An odd-looking tree stump profile from the trail on the way in
Gone to seed

I feel like I should have seen more sparrows, but they were keeping well hidden. The Fox Sparrow below was through a fence.

There were more White-Throated Sparrows but I barely saw a couple – I was able to capture this rather distant one only.

A disgruntled-looking American Goldfinch – she was being blown about quite a bit on her perch.

On the way back from the Portage I stopped to buy a bag of candy. I had not prepared at all for trick-or-treaters but it wasn’t clear if we would even have any. I figured I had better be ready just in case. I put the contents of the bag in a basket on the front porch and proceeded to clean my living room as usual for Saturday night, maybe heard a child’s voice or two but saw no one, and the basket remained full of candy. I brought the basket in and went out front onto the empty sidewalk with the camera to try and capture the “Blue Moon” or second full moon of the month, as I understand it. It’s difficult to get a good image with the street lamps, but it was still so warm outside it was worth trying anyway. The neighborhood was eerily quiet for Halloween.

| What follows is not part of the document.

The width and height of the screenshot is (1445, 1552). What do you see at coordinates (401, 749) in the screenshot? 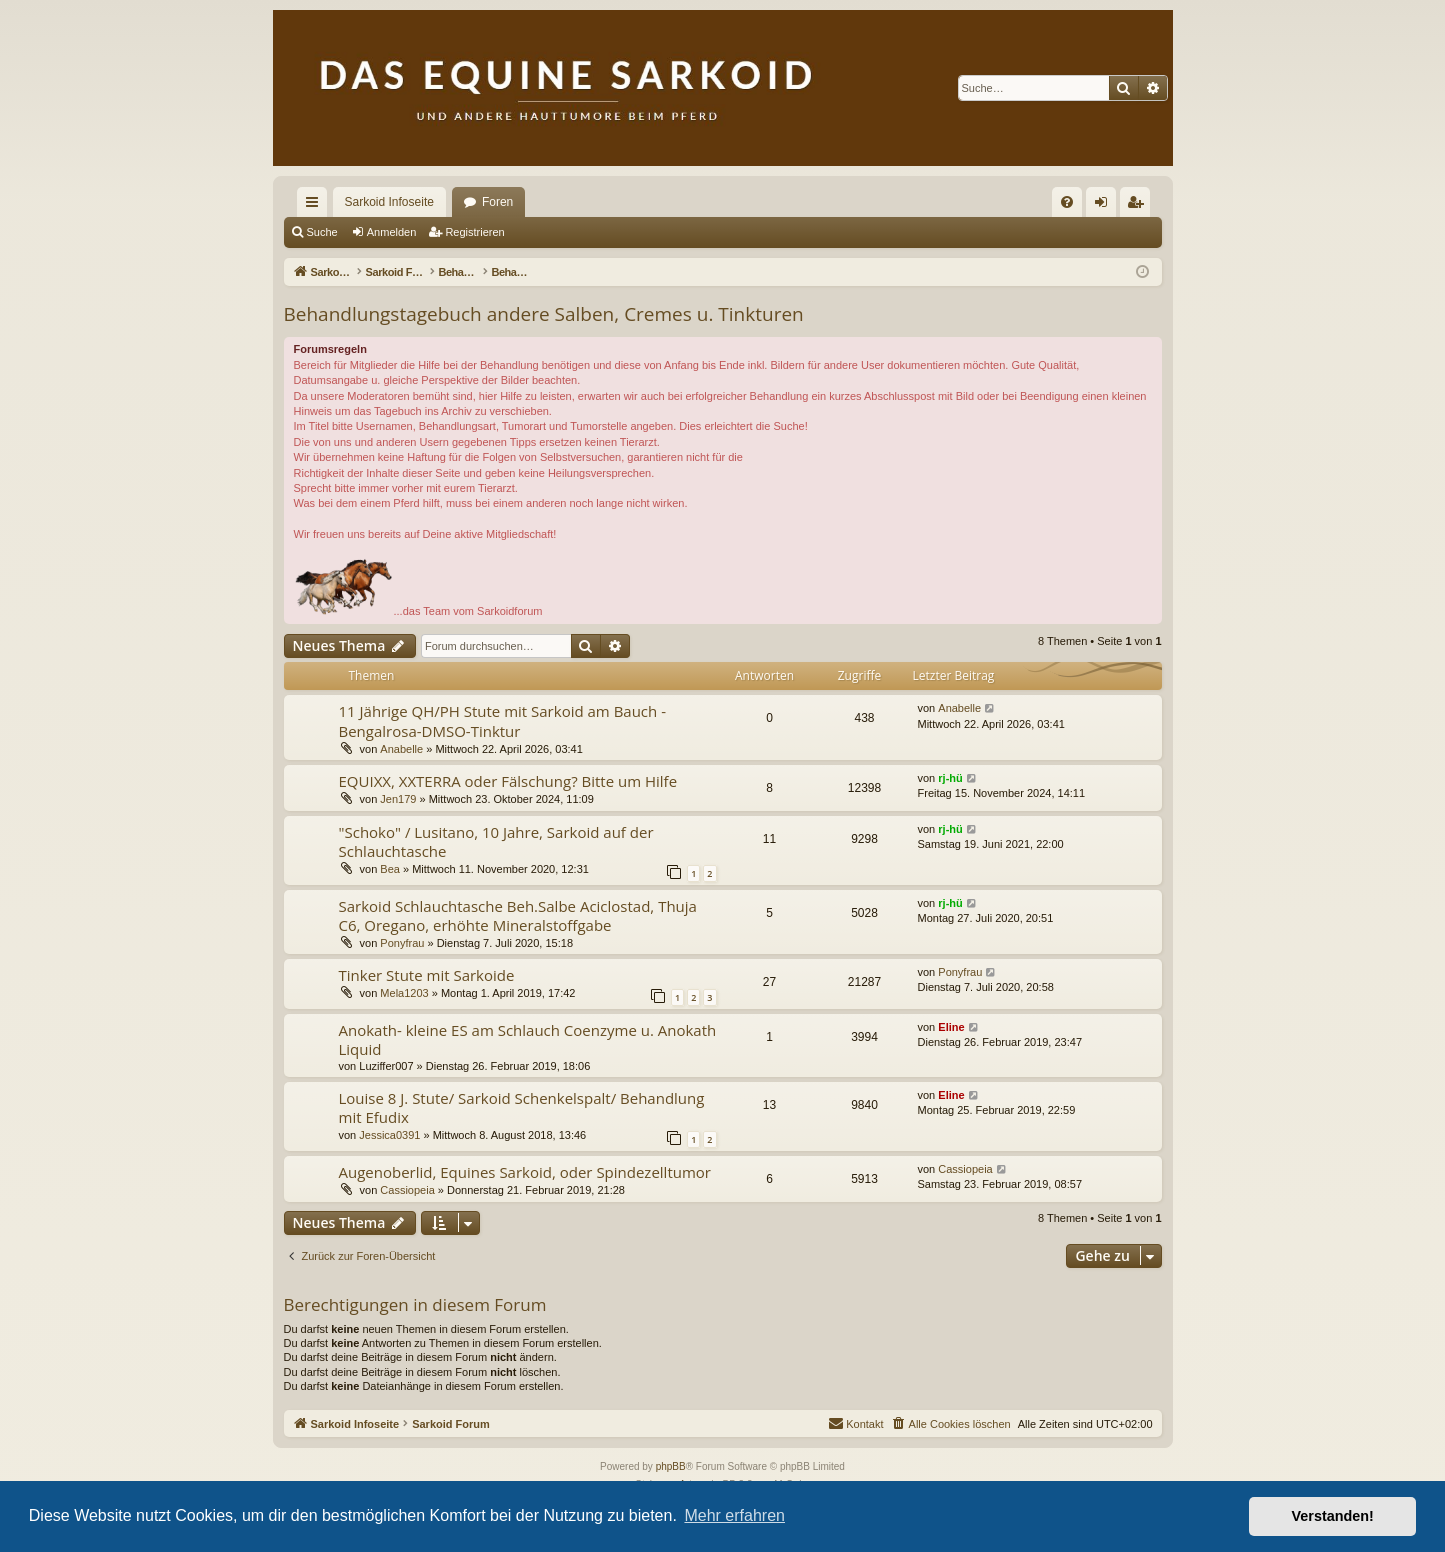 I see `Anabelle` at bounding box center [401, 749].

Two views of yesterday’s Portage in autumn…

One more of a kinglet somewhat in flight…

The forecast for the coming week – weather-wise – looks to be mild and uneventful. I hope I will be able to visit the Portage again next weekend. It’s still hard to imagine how topsy-turvy life has become. I am glad I was able to set the turmoil aside for a couple hours yesterday. In the meantime I will be trying to capture the Big Male Hairy Woodpecker that has been coming to a suet feeder. He looks like Attila the Hun next to my usual Downy visitors. Thanks for visiting, and I hope you have a safe and peaceful week.

Marching Mirrorless

Sunday morning I ventured out with the mirrorless camera, after not using it for a year. I determined the length of time when I found photographs I had taken on October 24, 2019 still on the memory card, and some of them are further down this post. I had been using the camera for my occasional walks around the part of the southwest Loop where the office is located.

When I went out Sunday, I didn’t have any great expectations for pictures of birds, but I did manage a few. The last post featured goldfinches foraging in the duck weed and this one has Yellow-Rumped Warblers.

Below is the only Palm Warbler I managed to capture in some focus. I may get more practice with this camera this weekend. It’s small enough for me to hold steady with my left hand.